First let’s talk about agriculture. I could only understand about half of the explanations I had received, but they had had barely any productivity, even compared to us Radols.
With regard to business, I managed to get out the fact that wealthy merchants and nobles were in this land.
Every building had transparent plates of a substance called glass, and you could just look outside with the windows shut on a cold day.
The inns were equipped with hot water facilities and I found them extremely relaxing. Moreover, the food was absolutely delectable.
The fluffy beds in the private rooms and a heating device called a “stove” quickly warmed up by cold body.
The shopping districts were lined with clocks, which were apparatus that told time, beauty products that kept women’s skin smooth, a device that fixed blurry eyes, and other unimaginable products.
A medical facility featuring absurdly cheap rates even had at least two people called doctors stationed within at all times, much to my disbelief.
What’s more, dozens of mages specializing in battles protected the village.
The village had both an absurdly powerful economy and defense and was open-minded enough to accept even non-humans.
This village felt like a heavenly city that might appear in a fairy tale.
No matter who I talked to, they all boasted that the cause of all this abnormal development lay in a single boy named Grey.

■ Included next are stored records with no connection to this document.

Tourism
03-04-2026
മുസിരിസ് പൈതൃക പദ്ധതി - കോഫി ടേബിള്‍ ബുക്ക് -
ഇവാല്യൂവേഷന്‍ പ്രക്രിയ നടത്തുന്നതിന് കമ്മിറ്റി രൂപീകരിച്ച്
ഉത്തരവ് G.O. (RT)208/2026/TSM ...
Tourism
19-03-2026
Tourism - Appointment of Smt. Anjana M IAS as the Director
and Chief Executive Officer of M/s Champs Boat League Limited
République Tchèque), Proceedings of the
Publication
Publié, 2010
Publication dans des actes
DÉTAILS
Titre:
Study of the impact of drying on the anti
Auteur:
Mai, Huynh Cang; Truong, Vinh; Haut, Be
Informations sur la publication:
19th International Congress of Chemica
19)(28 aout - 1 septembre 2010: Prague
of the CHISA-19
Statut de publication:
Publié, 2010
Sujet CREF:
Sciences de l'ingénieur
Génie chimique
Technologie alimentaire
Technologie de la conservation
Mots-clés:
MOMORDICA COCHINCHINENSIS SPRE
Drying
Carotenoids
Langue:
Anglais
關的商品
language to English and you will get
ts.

“Our wise mountain king will always save us from any crisis!” said one of my brethren, and nobody bat an eye at that title. In fact, as the time to leave approached, more and more of them began to use that title.

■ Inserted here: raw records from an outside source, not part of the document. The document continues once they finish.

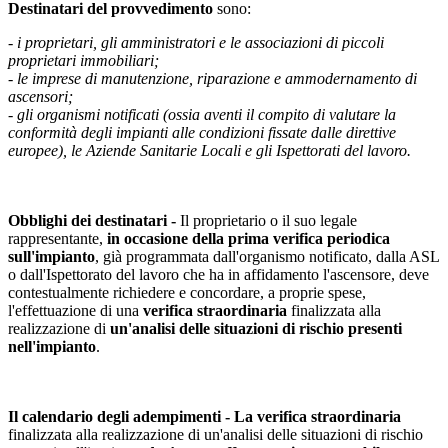
Destinatari del provvedimento
sono:
- i proprietari, gli amministratori e le associazioni di piccoli
proprietari immobiliari;
- le imprese di manutenzione, riparazione e ammodernamento di
ascensori;
- gli organismi notificati (ossia aventi il compito di valutare la
conformità degli impianti alle condizioni fissate dalle direttive
europee), le Aziende Sanitarie Locali e gli Ispettorati del lavoro.
Obblighi dei destinatari -
Il proprietario o il suo legale
rappresentante,
in occasione della prima verifica periodica
sull'impianto
, già programmata dall'organismo notificato, dalla ASL
o dall'Ispettorato del lavoro che ha in affidamento l'ascensore, deve
contestualmente richiedere e concordare, a proprie spese,
l'effettuazione di una
verifica straordinaria
finalizzata alla
realizzazione di
un'analisi delle situazioni di rischio presenti
nell'impianto
.
Il calendario degli adempimenti -
La verifica straordinaria
finalizzata alla realizzazione di un'analisi delle situazioni di rischio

Wise mountain king—we Radols were much accustomed to that title. It was a title bestowed upon a messenger of god that had descended from the heavens in order to save the Radols from a crisis.

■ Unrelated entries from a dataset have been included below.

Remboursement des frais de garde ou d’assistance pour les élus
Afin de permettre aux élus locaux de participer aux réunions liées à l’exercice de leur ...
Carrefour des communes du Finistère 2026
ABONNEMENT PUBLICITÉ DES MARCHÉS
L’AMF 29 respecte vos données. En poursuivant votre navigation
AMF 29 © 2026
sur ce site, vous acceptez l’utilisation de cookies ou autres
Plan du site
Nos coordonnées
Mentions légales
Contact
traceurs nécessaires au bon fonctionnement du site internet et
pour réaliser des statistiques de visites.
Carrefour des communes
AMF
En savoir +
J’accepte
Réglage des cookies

We weren’t particularly religious, though, and the elderly laughed whenever they brought up the title. And yet they all saw Lord-dono as a wise mountain king that would surely save us from any crises.
I think these past two weeks had been so surprising that it made them come to hold that belief.
We regrouped at the first floor of a certain inn in Tote and found Judo waiting there.
“How was it? Have you come to understand Boss a little better now?” asked Judo.
“Almost too much.”
Lord-dono was a person who had invented that rifle weapon, had handed out grimoires, and had even created this dream-like world. That same person had declared we would stand victorious. The word defeat that I had known all too well up until now had disappeared from my vocabulary.
“So do you understand what Boss meant when he said he’ll industrialize your land into the best in the world—to turn it into a city of science if we triumph over the kingdom?”
According to the Village Head, Lord-dono was only managing Tote behind the back of the original lord, which meant he wasn’t even taking it seriously due to his position. Developing this heavenly land might have only been the tip of the iceberg.
He also saw the Radol’s land as his own. In other words, as a land he would freely develop, and Lord-dono had even said he would industrialize our land into the best in the world.
“Don’t you want to see for yourself? Where Boss will end up?”
It would be not imperial land, nor Radol land, but a utopia.
“Then let us advance together,” said Judo, sticking his fist out.
I lightly tapped his fist with my own, turned around, and stared at my brethren.
“So you were listening.”
“We’ll persuade the others, no matter what!!”
“Yessir!!” they shouted, a new determination now brewing within.
This was the very moment they escaped their fateful life of slavery.